- _Work instructions_
Could you print the stretch of lines below from the one with "спецтехникой" through the one with "хотя последний вариант встречается реже.", exactly as they stand and without any pictures?

- _Records for the task_

Start of Block

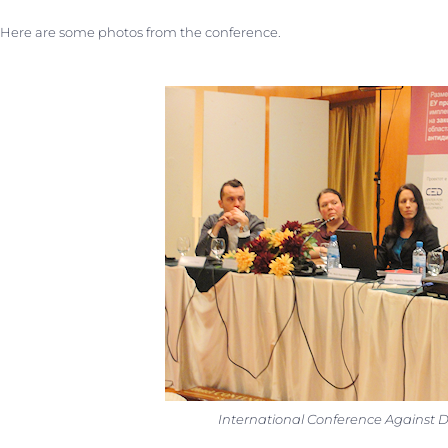
Here are some photos from the conference.
International Conference Against D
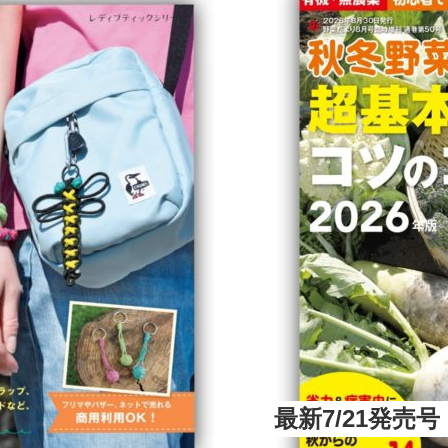
最新7/21発売号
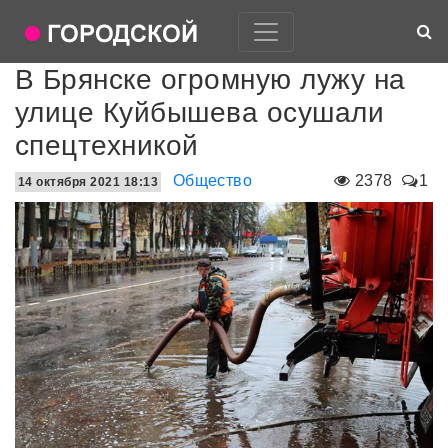
В Брянске огромную лужу на
улице Куйбышева осушали
спецтехникой
Общество
2378
1
14 октября 2021 18:13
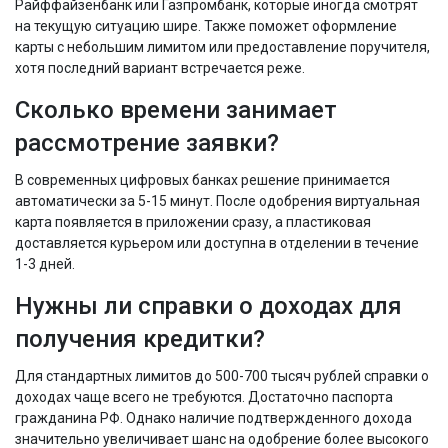
Райффайзенбанк или Газпромбанк, которые иногда смотрят
на текущую ситуацию шире. Также поможет оформление
карты с небольшим лимитом или предоставление поручителя,
хотя последний вариант встречается реже.
Сколько времени занимает
рассмотрение заявки?
В современных цифровых банках решение принимается
автоматически за 5-15 минут. После одобрения виртуальная
карта появляется в приложении сразу, а пластиковая
доставляется курьером или доступна в отделении в течение
1-3 дней.
Нужны ли справки о доходах для
получения кредитки?
Для стандартных лимитов до 500-700 тысяч рублей справки о
доходах чаще всего не требуются. Достаточно паспорта
гражданина РФ. Однако наличие подтвержденного дохода
значительно увеличивает шанс на одобрение более высокого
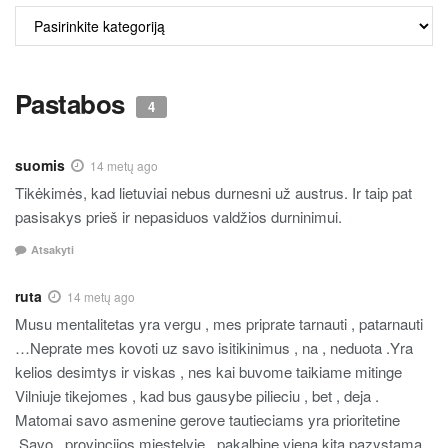
ALKO
TURINYS
Pastabos
4
suomis
14 metų ago
Tikėkimės, kad lietuviai nebus durnesni už austrus. Ir taip pat
pasisakys prieš ir nepasiduos valdžios durninimui.
Atsakyti
ruta
14 metų ago
Musu mentalitetas yra vergu , mes priprate tarnauti , patarnauti
…Neprate mes kovoti uz savo isitikinimus , na , neduota .Yra
kelios desimtys ir viskas , nes kai buvome taikiame mitinge
Vilniuje tikejomes , kad bus gausybe pilieciu , bet , deja .
Matomai savo asmenine gerove tautieciams yra prioritetine
.Savo , provincijos miestelyje , pakalbine viena kita pazystama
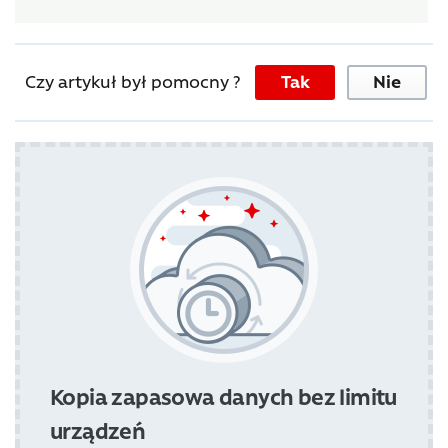
Czy artykuł był pomocny ?
Tak
Nie
Kopia zapasowa danych bez limitu
urządzeń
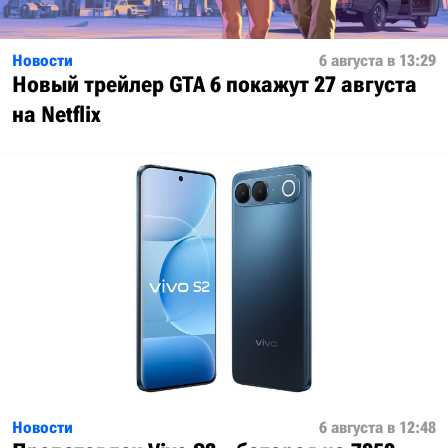
Новости
6 августа в 13:29
Новый трейлер GTA 6 покажут 27 августа
на Netflix
Новости
6 августа в 12:48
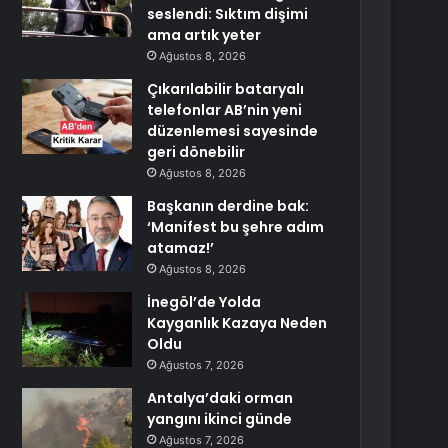
seslendi: Sıktım dişimi
ama artık yeter
Ağustos 8, 2026
Çıkarılabilir bataryalı
telefonlar AB’nin yeni
düzenlemesi sayesinde
geri dönebilir
Ağustos 8, 2026
Başkanın derdine bak:
‘Manifest bu şehre adım
atamaz!’
Ağustos 8, 2026
İnegöl’de Yolda
Kayganlık Kazaya Neden
Oldu
Ağustos 7, 2026
Antalya’daki orman
yangını ikinci günde
Ağustos 7, 2026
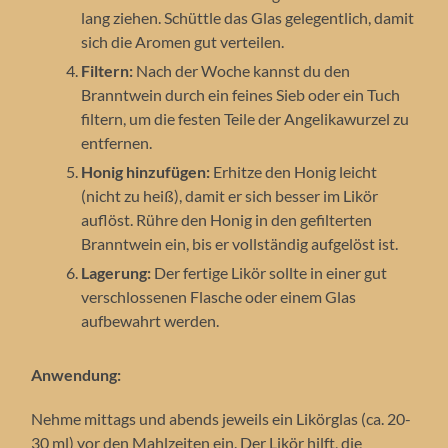
lang ziehen. Schüttle das Glas gelegentlich, damit
sich die Aromen gut verteilen.
Filtern:
Nach der Woche kannst du den
Branntwein durch ein feines Sieb oder ein Tuch
filtern, um die festen Teile der Angelikawurzel zu
entfernen.
Honig hinzufügen:
Erhitze den Honig leicht
(nicht zu heiß), damit er sich besser im Likör
auflöst. Rühre den Honig in den gefilterten
Branntwein ein, bis er vollständig aufgelöst ist.
Lagerung:
Der fertige Likör sollte in einer gut
verschlossenen Flasche oder einem Glas
aufbewahrt werden.
Anwendung:
Nehme mittags und abends jeweils ein Likörglas (ca. 20-
30 ml) vor den Mahlzeiten ein. Der Likör hilft, die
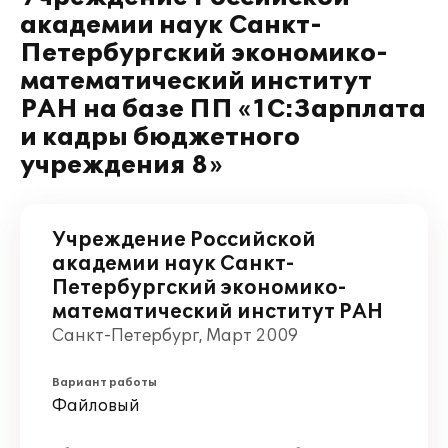
академии наук Санкт-
Петербургский экономико-
математический институт
РАН на базе ПП «1С:Зарплата
и кадры бюджетного
учреждения 8»
Учреждение Российской
академии наук Санкт-
Петербургский экономико-
математический институт РАН
Санкт-Петербург, Март 2009
Вариант работы
Файловый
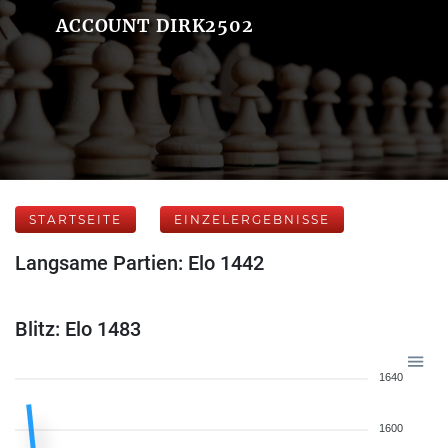
ACCOUNT DIRK2502
STARTSEITE
EINZELERGEBNISSE
Langsame Partien: Elo 1442
Blitz: Elo 1483
1640
1600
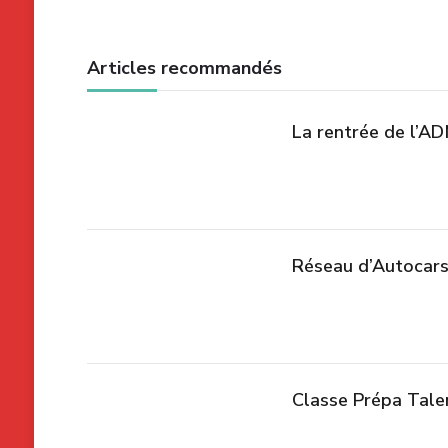
articles
Articles recommandés
La rentrée de l’A
Réseau d’Autocars
Classe Prépa Tale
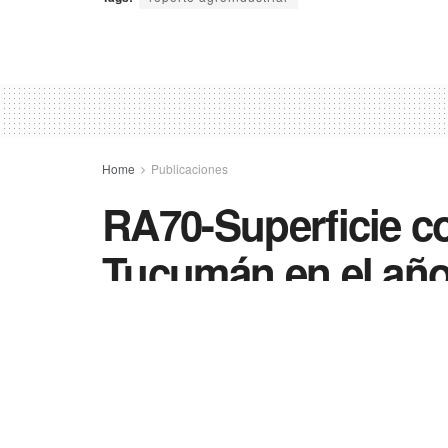
Home
Publicaciones
RA70-Superficie co
Tucumán en el añ
con años anterior
26/12/2025
in
Publicaciones
0
5
Compartir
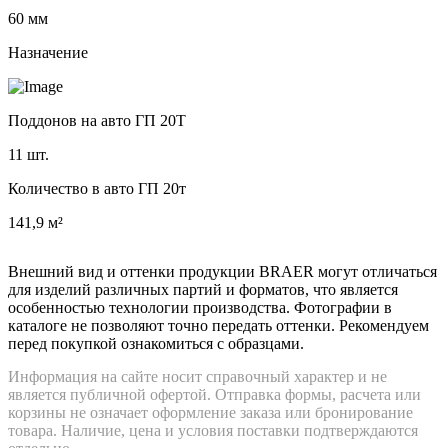
60 мм
Назначение
Поддонов на авто ГП 20Т
11 шт.
Количество в авто ГП 20т
141,9 м²
Внешний вид и оттенки продукции BRAER могут отличаться
для изделий различных партий и форматов, что является
особенностью технологии производства. Фотографии в
каталоге не позволяют точно передать оттенки. Рекомендуем
перед покупкой ознакомиться с образцами.
Информация на сайте носит справочный характер и не
является публичной офертой. Отправка формы, расчета или
корзины не означает оформление заказа или бронирование
товара. Наличие, цена и условия поставки подтверждаются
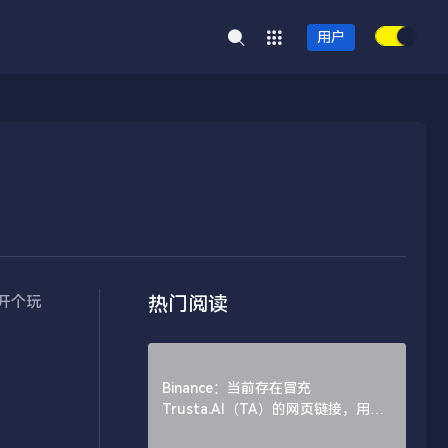
用户
热门阅读
是开个玩
Binance：当前存在冒充
Trusta.AI（TA）的网页链接，用户
需谨慎辨别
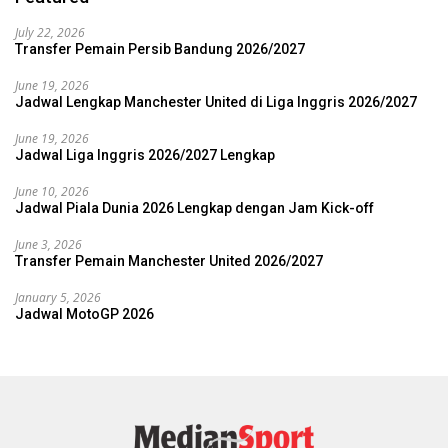
July 22, 2026
Transfer Pemain Persib Bandung 2026/2027
June 19, 2026
Jadwal Lengkap Manchester United di Liga Inggris 2026/2027
June 19, 2026
Jadwal Liga Inggris 2026/2027 Lengkap
June 10, 2026
Jadwal Piala Dunia 2026 Lengkap dengan Jam Kick-off
June 3, 2026
Transfer Pemain Manchester United 2026/2027
January 5, 2026
Jadwal MotoGP 2026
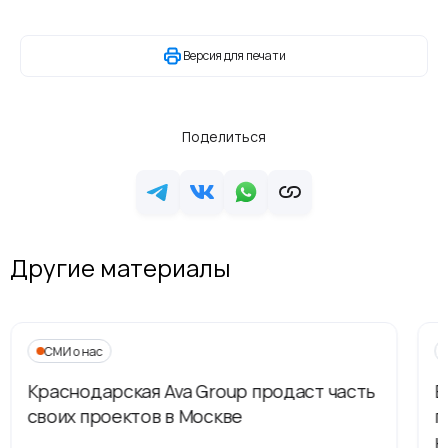
Версия для печати
Поделиться
Другие материалы
СМИ о нас
Краснодарская Ava Group продаст часть
В
своих проектов в Москве
п
н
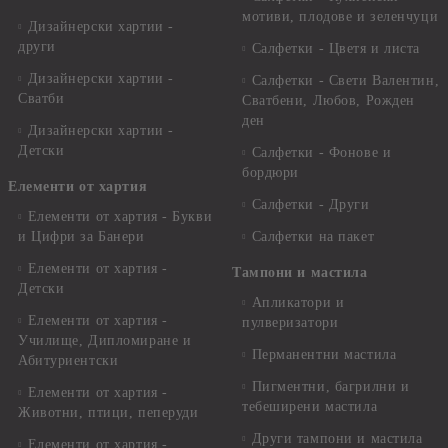
мотиви, плодове и зеленчуци
Дизайнерски хартии -
други
Салфетки - Цветя и листа
Дизайнерски хартии -
Салфетки - Свети Валентин,
Сватби
Сватбени, Любов, Рожден
ден
Дизайнерски хартии -
Детски
Салфетки - Фонове и
бордюри
Елементи от хартия
Салфетки - Други
Елементи от хартия - Букви
и Цифри за Банери
Салфетки на пакет
Елементи от хартия -
Тампони и мастила
Детски
Апликатори и
Елементи от хартия -
пулверизатори
Училище, Дипломиране и
Перманентни мастила
Абитуриентски
Пигментни, багрилни и
Елементи от хартия -
тебеширени мастила
Животни, птици, пеперуди
Други тампони и мастила
Елементи от хартия -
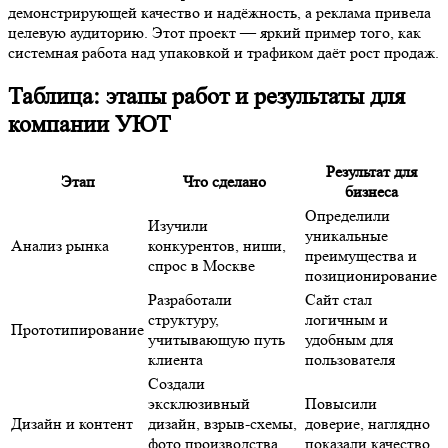
демонстрирующей качество и надёжность, а реклама привела
целевую аудиторию. Этот проект — яркий пример того, как
системная работа над упаковкой и трафиком даёт рост продаж.
Таблица: этапы работ и результаты для
компании УЮТ
Результат для
Этап
Что сделано
бизнеса
Определили
Изучили
уникальные
Анализ рынка
конкурентов, ниши,
преимущества и
спрос в Москве
позиционирование
Разработали
Сайт стал
структуру,
логичным и
Прототипирование
учитывающую путь
удобным для
клиента
пользователя
Создали
эксклюзивный
Повысили
Дизайн и контент
дизайн, взрыв-схемы,
доверие, наглядно
фото производства,
показали качество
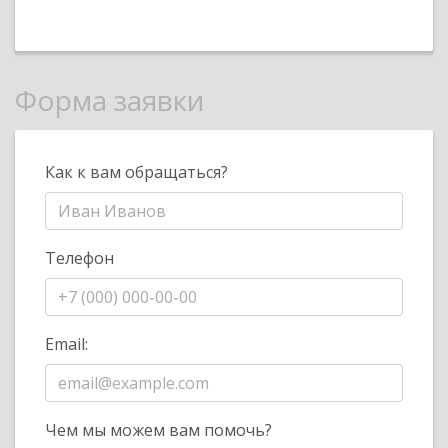
Форма заявки
Как к вам обращаться?
Телефон
Email:
Чем мы можем вам помочь?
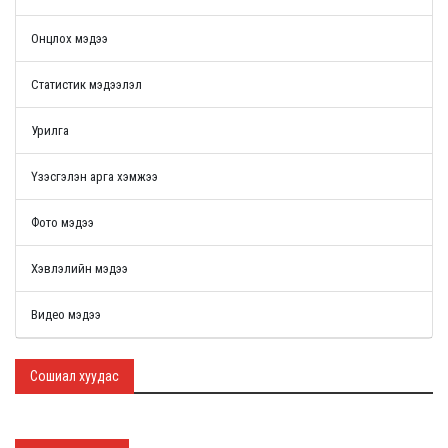
Онцлох мэдээ
Статистик мэдээлэл
Урилга
Үзэсгэлэн арга хэмжээ
Фото мэдээ
Хэвлэлийн мэдээ
Видео мэдээ
Сошиал хуудас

End of Block

- _Solved exercise_
спецтехникой
Общество
2378
1
14 октября 2021 18:13
Райффайзенбанк или Газпромбанк, которые иногда смотрят
на текущую ситуацию шире. Также поможет оформление
карты с небольшим лимитом или предоставление поручителя,
хотя последний вариант встречается реже.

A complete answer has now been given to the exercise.